Sunday, January 4, 2009
Soon after a sale contract was drawn up, I realized I probably should have a lawyer. I was a little fuzzy on what he/she would do, given that I wasn't selling a property to buy this one. I figured the seller's attorney would handle most of the work.
The attorney I had used for the recent sale of Connecticut home appreciated my thinking of him, but suggested that I really needed a Vermont lawyer for a Vermont property. He was too nice to add 'moron', but he probably thought it.
I googled lawyers in the Shangra-La area, and called one at random. He sounded like a friendly and knowledgeable guy, and I figured my search was over until he said, "Wait a minute, what street is the land on?" He turned out to be the attorney representing the seller. What are the odds? (Probably pretty good, actually; Vermont has one of the smallest populations in the union.)
A few calls later and I was set. Turns out my attorney would review the contract, do the title search, calculate the closing costs, and make sure the purchase is registered with the appropriate authorities. All for about $1,000, which seemed to be the going rate. And she'd look into one other thing...
There as a single power line cutting across the western corner of the land, apparently feeding the neighbor at the top of the hill to the north. The property - wooded everywhere else - had been cleared on either side of the line. The realtor dug up an easement for Central Vermont Public Service Corporation that had been granted in 1996, but the language seemed vague. Did the presence of the easement mean that CVPS could replace the current (rather unobtrusive) line with 100' transmission towers in the future?
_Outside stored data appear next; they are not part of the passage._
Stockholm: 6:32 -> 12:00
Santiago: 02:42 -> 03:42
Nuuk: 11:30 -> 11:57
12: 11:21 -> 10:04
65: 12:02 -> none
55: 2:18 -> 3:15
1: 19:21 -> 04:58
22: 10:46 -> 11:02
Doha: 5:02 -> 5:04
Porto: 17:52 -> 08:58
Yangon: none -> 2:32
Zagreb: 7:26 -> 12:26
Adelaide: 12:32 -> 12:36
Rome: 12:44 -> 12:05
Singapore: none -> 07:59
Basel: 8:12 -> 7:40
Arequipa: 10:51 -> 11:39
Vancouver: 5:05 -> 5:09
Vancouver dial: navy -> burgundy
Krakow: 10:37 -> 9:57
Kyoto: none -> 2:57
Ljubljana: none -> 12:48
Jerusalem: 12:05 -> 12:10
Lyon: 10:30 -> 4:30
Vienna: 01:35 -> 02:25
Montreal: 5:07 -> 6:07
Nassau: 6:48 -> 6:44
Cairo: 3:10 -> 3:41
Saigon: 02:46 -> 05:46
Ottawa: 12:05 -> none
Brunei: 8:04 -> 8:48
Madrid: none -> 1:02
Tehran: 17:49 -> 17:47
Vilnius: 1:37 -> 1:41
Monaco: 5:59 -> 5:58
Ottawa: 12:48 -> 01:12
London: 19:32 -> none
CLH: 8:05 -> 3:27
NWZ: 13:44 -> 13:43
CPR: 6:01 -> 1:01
I had contacted CVPS and was informed that the right-of-way had been defined when the line first went up. At only 50 feet wide, it would limit CVPS's possibilities in the future, though they could string more lines on the existing poles. Furthermore, CVPS had the right to clear the property annually of any trees or branches within the easement's boundaries. As we had suspected, the power line was for the neighbor.
My lawyer did some checking and confirmed the information I had received. She felt that I was unlikely to have problems in the future. Having an easement on the property wasn't optimal, but it didn't seem that big a deal, either, and we decided to move forward.